Iowa State University will offer students majoring in agriculture a look at the legal angles of farming. Professor Roger McEowen will head the new Center for Agricultural Law and Taxation. It’ll deal with agricultural legal issues that face farmers and the professionals who advise them.

Classes in ag law have been a part of the department for over four decades, he explains, and the new center gives the topic some more focus. Legal issues affect the daily lives of farmers and ranchers all across the country, McEowen says.
“You can’t hardly make any type of decision without weighing legal consequences or taking into account what the legal and tax issues might be, and the implications that might occur, upon making a particular decision.”

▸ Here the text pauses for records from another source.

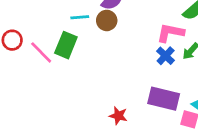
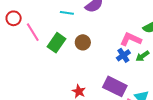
brown circle: (107, 20) -> (83, 42), moved
green rectangle: (66, 45) -> (56, 43), moved

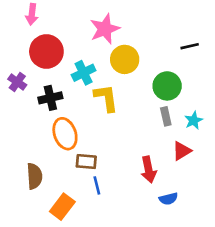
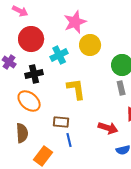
pink arrow: (32, 14) -> (20, 11), turned -70
yellow L-shape: (106, 98) -> (76, 89), moved
orange ellipse: (65, 134) -> (29, 101), moved, turned -30
red arrow: (149, 170) -> (108, 128), turned -60

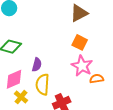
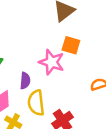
pink star: (82, 66) -> (52, 62), moved

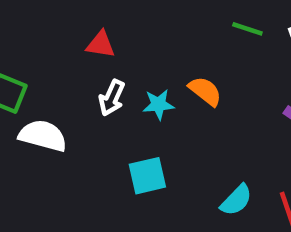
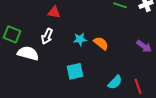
orange semicircle: (205, 91) -> (101, 43), moved
white arrow: (112, 98) -> (47, 36), moved

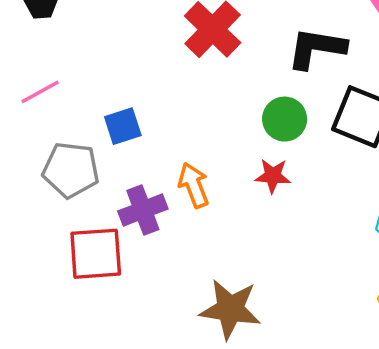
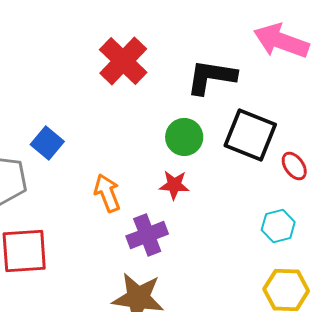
blue square: (123, 126) -> (47, 143), turned -32
purple cross: (143, 210) -> (147, 235), moved

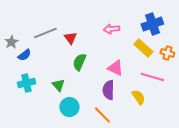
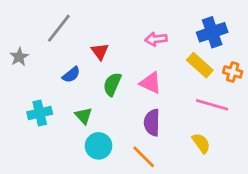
gray line: (45, 33) -> (59, 28), moved, turned -30
blue semicircle: (24, 55) -> (71, 75), moved
pink triangle: (115, 68) -> (151, 83), moved
yellow semicircle: (138, 97) -> (201, 143), moved

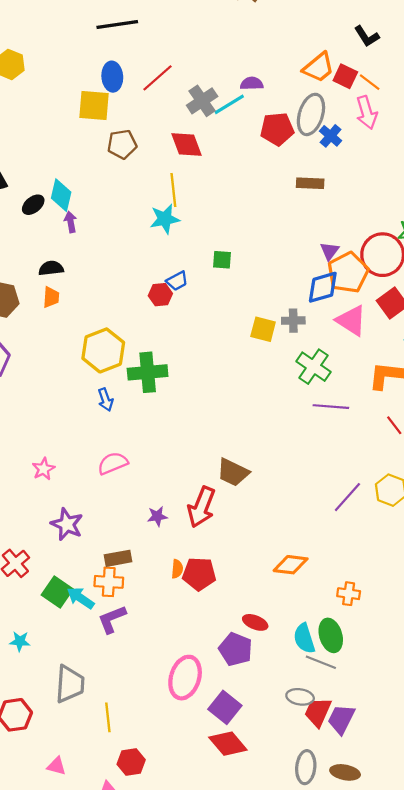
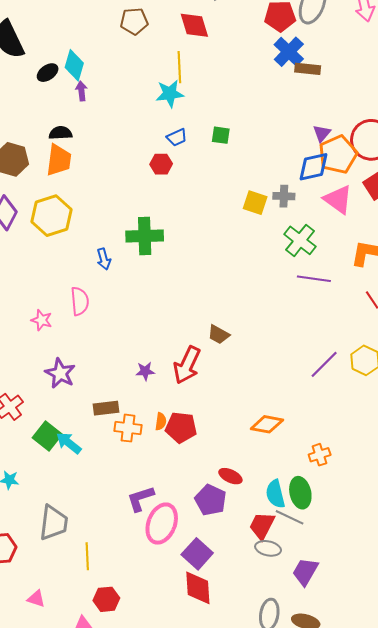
blue cross: (331, 136) -> (289, 52), moved, size x1.4
blue trapezoid: (177, 281) -> (177, 137), moved
orange trapezoid: (51, 297) -> (59, 160), size x1.6
yellow hexagon: (103, 350) -> (52, 216), moved
pink semicircle: (113, 463) -> (80, 301), moved, turned 104
pink star: (43, 469) -> (42, 320), turned -30
brown trapezoid: (233, 472) -> (219, 335), size x0.7
orange cross: (109, 582) -> (128, 428), moved
orange cross: (349, 594) -> (320, 455), turned -30
purple L-shape: (112, 619) -> (140, 499), moved
red trapezoid: (318, 712) -> (262, 526), moved
red diamond: (228, 744) -> (198, 588), turned 33

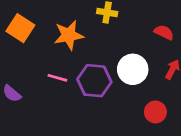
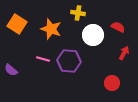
orange star: (69, 35) -> (51, 29), turned 30
white circle: (133, 69) -> (93, 35), moved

He gives as an example a producer who owns livestock. “What happens if they get out on the road,” he suggests. “What are your liability issues?” McEowen says if some livestock disease ends up in the food chain or your bio-tech crop cross-pollinates the conventional or organic crop of a neighbor there are issues of ag law involved. There are issues of patents and anti-trust, estate and business planning, and all types of property issues.

McEowen says, “It’s almost endless, the type of legal issues that a farmer faces on a daily basis.” He says the center won’t train lawyers, though a number of students every year do decide to go on and get a legal education, but the center will be a resource to keep beginning and current farmers advised on recent updates to Iowa and federal law, and how the changes will affect farming.